REQUIREMENT
Reproduce the listing below in full and without alteration, apart from its pictures.

WORKING DATA
──────

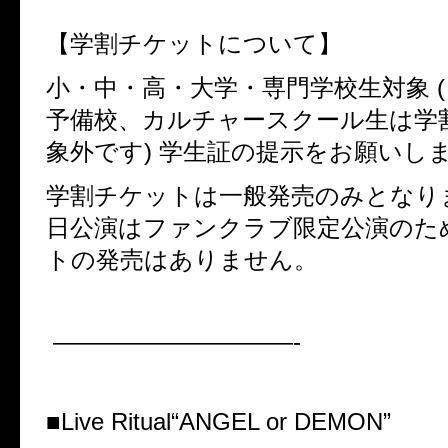
【学割チケットについて】
小・中・高・大学・専門学校生対象 
予備校、カルチャースクール生は学
象外です) 学生証の提示をお願いし
学割チケットは一般発売のみとなりま
日公演はファンクラブ限定公演のた
トの発売はありません。
——————————-
■Live Ritual“ANGEL or DEMON”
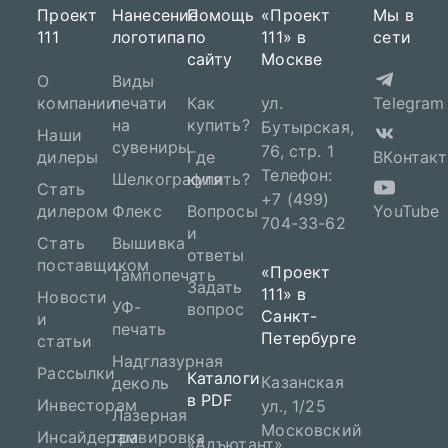
Проект
Нанесение
Помощь
«Проект
Мы в
111
логотипа
по
111» в
сети
сайту
Москве
О
Виды
компании
печати
Как
ул.
Telegram
на
купить?
Бутырская,
Наши
сувениры
76, стр. 1
дилеры
Где
ВКонтакт
Телефон:
Шелкография
купить?
Стать
+7 (499)
дилером
Флекс
Вопросы
YouTube
704-33-62
и
Стать
Вышивка
ответы
поставщиком
«Проект
Тампопечать
Задать
111» в
Новости
УФ-
вопрос
Санкт-
и
печать
Петербурге
статьи
Надглазурная
Рассылки
Каталоги
Казанская
деколь
в PDF
Инвесторам
ул., 1/25
Лазерная
Московский
Инсайдерам
гравировка
«Адъютант»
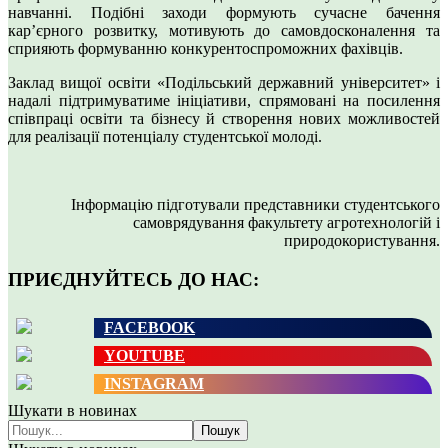
навчанні. Подібні заходи формують сучасне бачення
кар’єрного розвитку, мотивують до самовдосконалення та
сприяють формуванню конкурентоспроможних фахівців.
Заклад вищої освіти «Подільський державний університет» і
надалі підтримуватиме ініціативи, спрямовані на посилення
співпраці освіти та бізнесу й створення нових можливостей
для реалізації потенціалу студентської молоді.
Інформацію підготували представники студентського
самоврядування факультету агротехнологій і
природокористування.
ПРИЄДНУЙТЕСЬ ДО НАС:
FACEBOOK
YOUTUBE
INSTAGRAM
Шукати в новинах
Пошук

──────

PROBLEM SOLUTION
【学割チケットについて】
小・中・高・大学・専門学校生対象 
予備校、カルチャースクール生は学
象外です) 学生証の提示をお願いし
学割チケットは一般発売のみとなりま
日公演はファンクラブ限定公演のた
トの発売はありません。
——————————-
■Live Ritual“ANGEL or DEMON”
Проект
Нанесение
Помощь
«Проект
Мы в
111
логотипа
по
111» в
сети
сайту
Москве
О
Виды
компании
печати
Как
ул.
Telegram
на
купить?
Бутырская,
Наши
сувениры
76, стр. 1
дилеры
Где
ВКонтакт
Телефон:
Шелкография
купить?
Стать
+7 (499)
дилером
Флекс
Вопросы
YouTube
704-33-62
и
Стать
Вышивка
ответы
поставщиком
«Проект
Тампопечать
Задать
111» в
Новости
УФ-
вопрос
Санкт-
и
печать
Петербурге
статьи
Надглазурная
Рассылки
Каталоги
Казанская
деколь
в PDF
Инвесторам
ул., 1/25
Лазерная
Московский
Инсайдерам
гравировка
«Адъютант»
навчанні. Подібні заходи формують сучасне бачення
кар’єрного розвитку, мотивують до самовдосконалення та
сприяють формуванню конкурентоспроможних фахівців.
Заклад вищої освіти «Подільський державний університет» і
надалі підтримуватиме ініціативи, спрямовані на посилення
співпраці освіти та бізнесу й створення нових можливостей
для реалізації потенціалу студентської молоді.
Інформацію підготували представники студентського
самоврядування факультету агротехнологій і
природокористування.
ПРИЄДНУЙТЕСЬ ДО НАС:
FACEBOOK
YOUTUBE
INSTAGRAM
Шукати в новинах
Пошук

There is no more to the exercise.